Prima il furto di una bici, poi l’evasione dai domiciliari: trentenne arrestato due volte in un giorno a Villasor
È stato lo stesso trentenne a chiamare il 112 sostenendo di essere stato aggredito da alcuni sconosciuti in casa, ma i militari lo hanno trovato vicino al cimiteroPer restare aggiornato entra nel nostro canale Whatsapp
Arrestato due volte in meno di 24 ore a Villasor: prima per il furto di una bicicletta e l’aggressione ai carabinieri, poi per evasione dagli arresti domiciliari. Protagonista della vicenda un trentenne disoccupato, già noto alle forze dell’ordine. L’episodio risale a ieri pomeriggio, quando i carabinieri della stazione locale, con il supporto del Nucleo Operativo e Radiomobile di Sanluri, sono intervenuti dopo la segnalazione di un furto ai danni di un operaio del posto. Secondo quanto ricostruito, il trentenne sarebbe entrato nel cortile dell’abitazione della vittima, portando via una bicicletta.

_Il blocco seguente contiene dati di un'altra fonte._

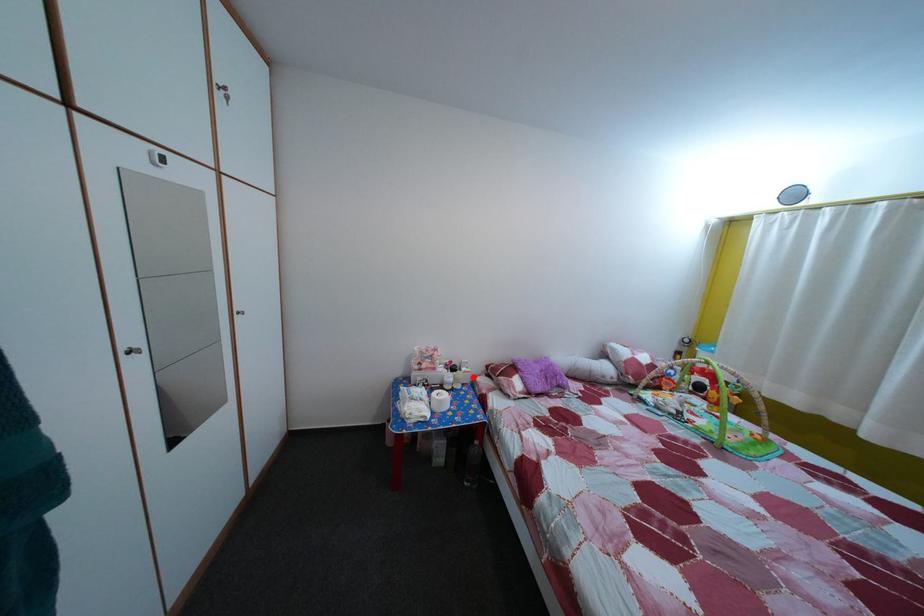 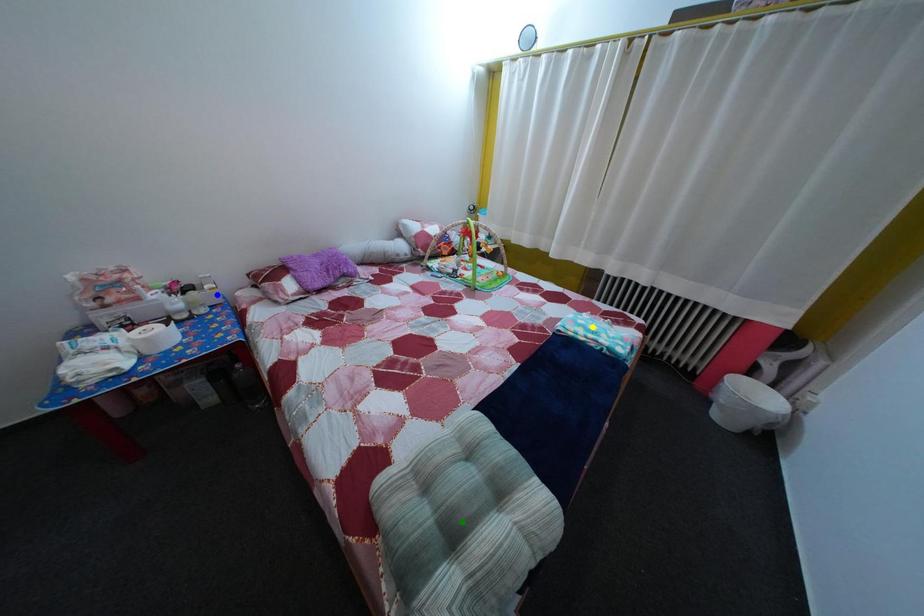 Question: I am providing you with two images of the same scene from different viewpoints. A red point is marked on the first image. You are given multiple points on the second image. Can you choose the point in image 2 that corresponds to the point in image 1?

Choices:
 (A) green point
 (B) yellow point
 (C) blue point

Answer: (C) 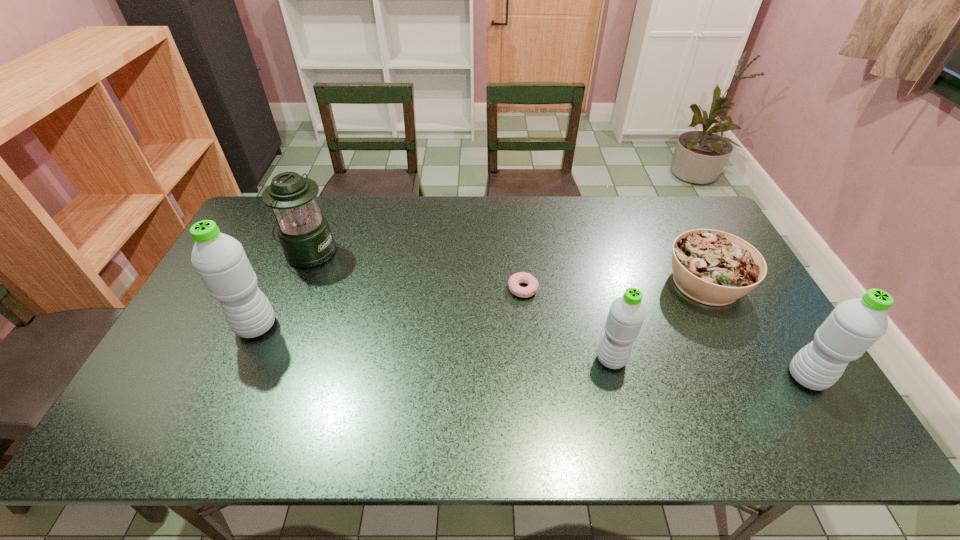 I want to click on vacant space situated 0.350m on the back of the rightmost water bottle, so click(x=740, y=267).

This screenshot has width=960, height=540. In order to click on vacant space situated on the back of the lantern in this screenshot , I will do [x=326, y=211].

Locate an element on the screen. The width and height of the screenshot is (960, 540). vacant region located 0.160m on the right of the shortest object is located at coordinates (592, 289).

Locate an element on the screen. free space located on the front of the salad is located at coordinates (758, 386).

Find the location of a particular element. Image resolution: width=960 pixels, height=540 pixels. object that is positioned at the far edge is located at coordinates (304, 233).

Where is `object positioned at the left edge`? Image resolution: width=960 pixels, height=540 pixels. object positioned at the left edge is located at coordinates (220, 260).

Where is `water bottle present at the right edge`? water bottle present at the right edge is located at coordinates (854, 325).

At what (x,y) coordinates should I click in order to perform the action: click on salad located at the right edge. Please return your answer as a coordinate pair (x, y). Looking at the image, I should click on (712, 267).

Identify the location of object that is at the near right corner. (854, 325).

Locate an element on the screen. The image size is (960, 540). vacant space at the far edge is located at coordinates (638, 208). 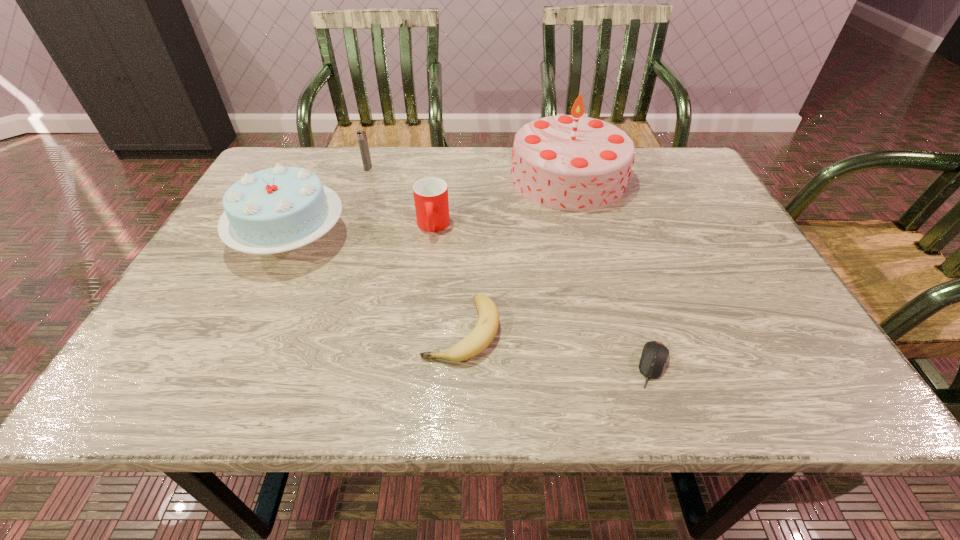 At what (x,y) coordinates should I click in order to perform the action: click on vacant point at the near edge. Please return your answer as a coordinate pair (x, y). Image resolution: width=960 pixels, height=540 pixels. Looking at the image, I should click on (375, 372).

In the image, there is a desktop. Identify the location of free space at the left edge. (172, 307).

Locate an element on the screen. vacant space at the right edge of the desktop is located at coordinates (707, 195).

Locate an element on the screen. The width and height of the screenshot is (960, 540). free space at the near left corner of the desktop is located at coordinates (188, 387).

The width and height of the screenshot is (960, 540). In the image, there is a desktop. What are the coordinates of `vacant space at the far right corner` in the screenshot? It's located at (655, 183).

Where is `vacant area between the igniter and the cup`? The image size is (960, 540). vacant area between the igniter and the cup is located at coordinates (400, 197).

Identify the location of vacant area that lies between the igniter and the cup. This screenshot has height=540, width=960. (400, 197).

This screenshot has height=540, width=960. In order to click on empty space that is in between the tallest object and the igniter in this screenshot , I will do `click(468, 173)`.

Identify the location of unoccupied area between the right birthday cake and the second shortest object. (515, 254).

Identify the location of free space between the computer mouse and the igniter. (511, 267). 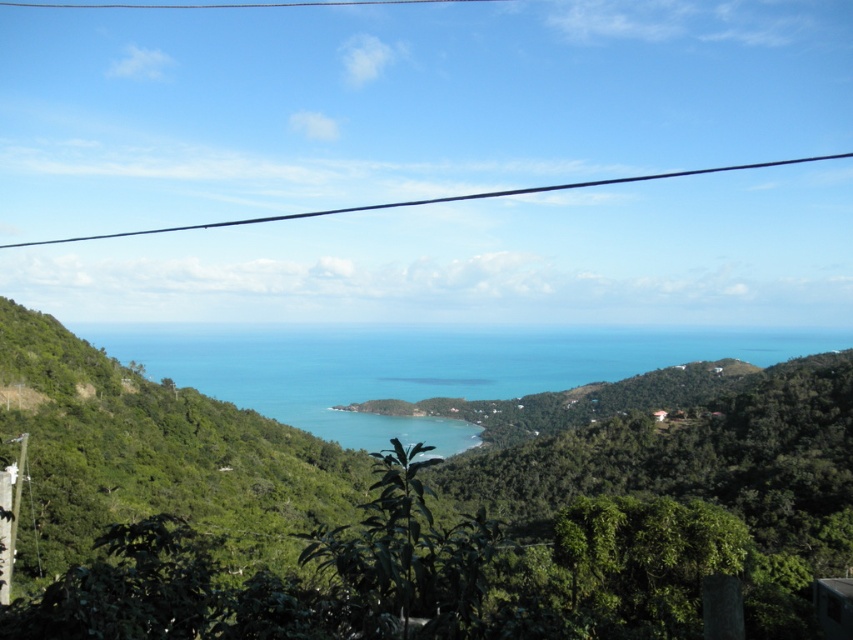 Question: Which of the following is the closest to the observer?

Choices:
 (A) blue water at center
 (B) black wire at upper center

Answer: (A)

Question: Which point is closer to the camera taking this photo?

Choices:
 (A) (498, 346)
 (B) (422, 200)

Answer: (A)

Question: Which of the following is the closest to the observer?

Choices:
 (A) (311, 432)
 (B) (608, 180)

Answer: (A)

Question: Does blue water at center appear on the right side of black wire at upper center?

Choices:
 (A) no
 (B) yes

Answer: (B)

Question: Can you confirm if blue water at center is wider than black wire at upper center?

Choices:
 (A) yes
 (B) no

Answer: (B)

Question: Considering the relative positions of blue water at center and black wire at upper center in the image provided, where is blue water at center located with respect to black wire at upper center?

Choices:
 (A) above
 (B) below

Answer: (B) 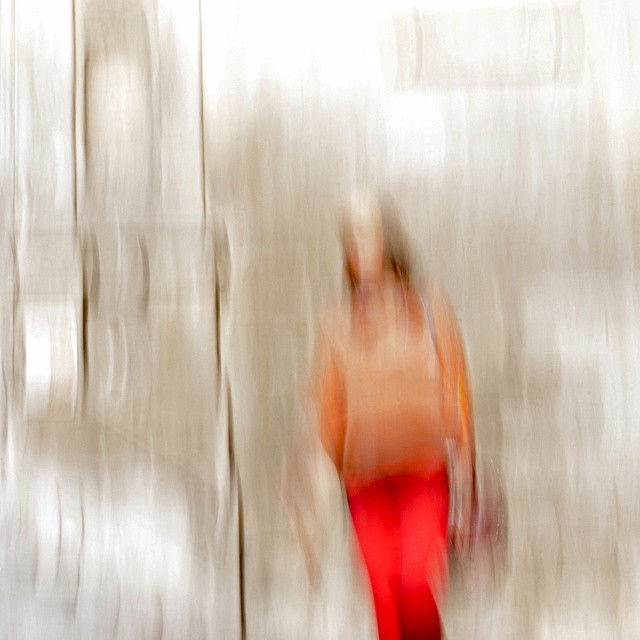 You are an interior designer reviewing this abstract image. You need to determine which object is bigger between the smooth orange fabric at center and the matte red leggings at center. Which one is larger?

The smooth orange fabric at center is larger in size than the matte red leggings at center.

You are an artist analyzing the composition of this abstract image. You notice the smooth orange fabric at center and the matte red leggings at center. Which object is closer to you in the image?

The smooth orange fabric at center is closer to you than the matte red leggings at center because it is further to the viewer. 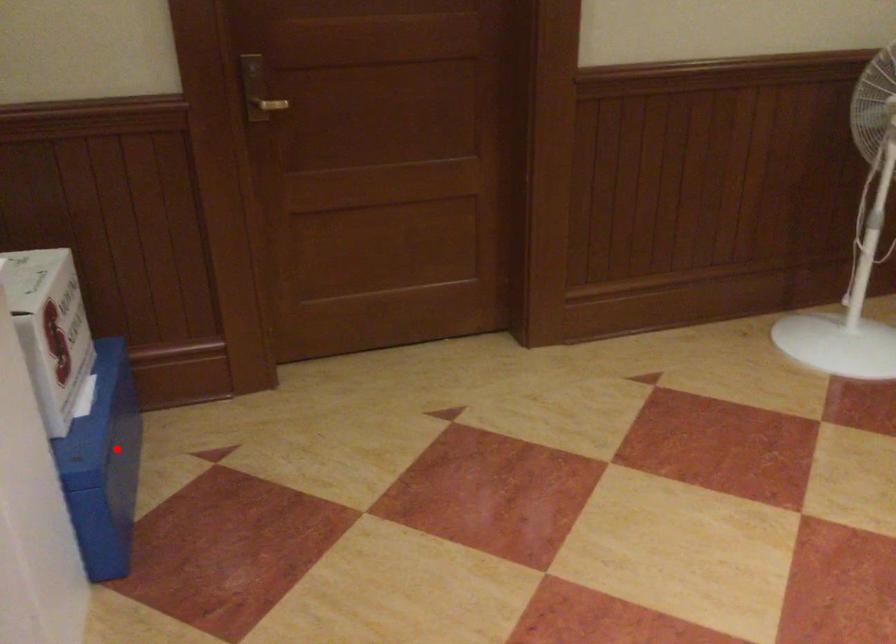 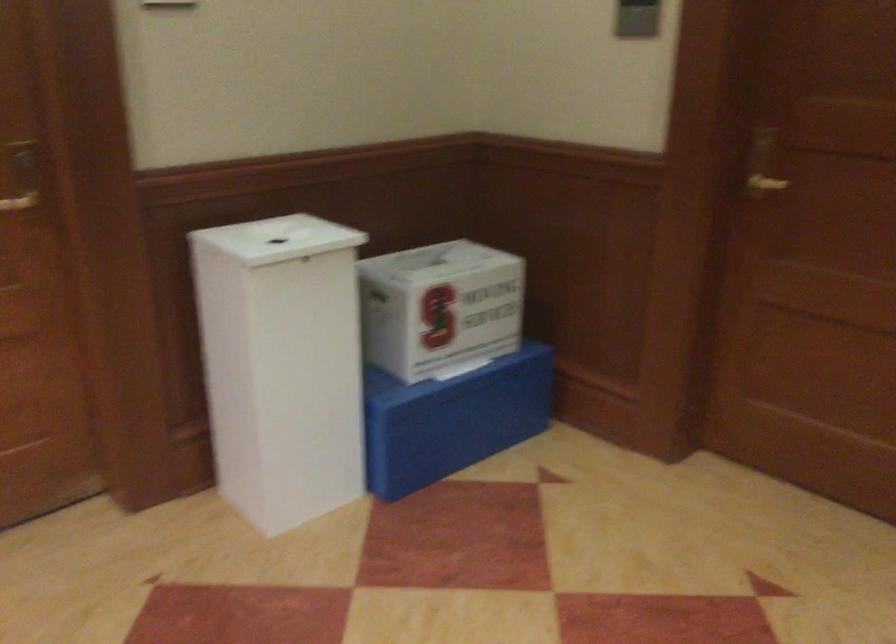 Find the pixel in the second image that matches the highlighted location in the first image.

(452, 419) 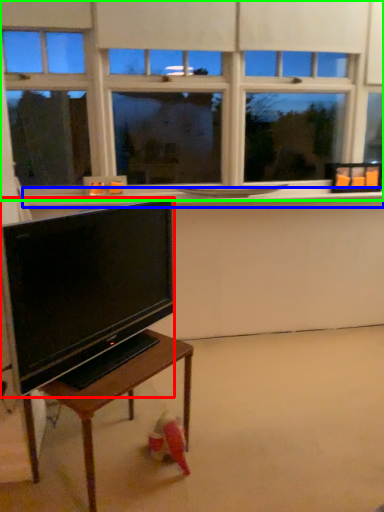 Question: Which is nearer to the television (highlighted by a red box)? window sill (highlighted by a blue box) or window (highlighted by a green box).

Choices:
 (A) window sill
 (B) window

Answer: (A) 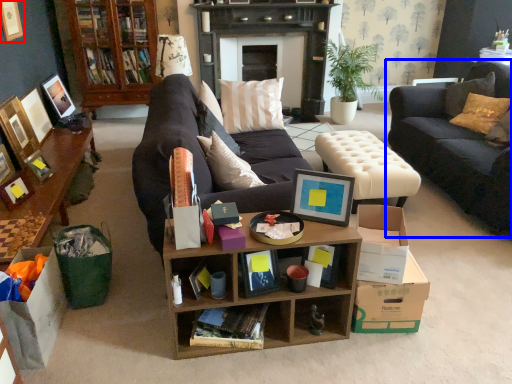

I militari lo hanno rintracciato poco dopo nelle vicinanze. Il trentenne, in evidente stato di alterazione probabilmente dovuto all’assunzione di alcol, avrebbe reagito al controllo insultando e strattonando i carabinieri, che hanno riportato lievi escoriazioni. La bici è stata recuperata e restituita al proprietario, mentre l’uomo è stato arrestato con le accuse di furto e resistenza e oltraggio a pubblico ufficiale. Su disposizione dell’autorità giudiziaria è stato quindi accompagnato nella propria abitazione ai domiciliari, in attesa del rito direttissimo previsto per questa mattina.
Nel corso della serata lo stesso trentenne ha chiamato il numero unico di emergenza 112 sostenendo di essere stato aggredito da alcuni sconosciuti e di aver riportato delle ferite. Quando la pattuglia è arrivata sul posto, l’uomo è stato trovato nei pressi del cimitero del paese e dunque in violazione delle misure cautelari. Ricostruita la vicenda e terminate le formalità di rito, l’arrestato è stato trattenuto questa volta nelle camere di sicurezza dell'Arma.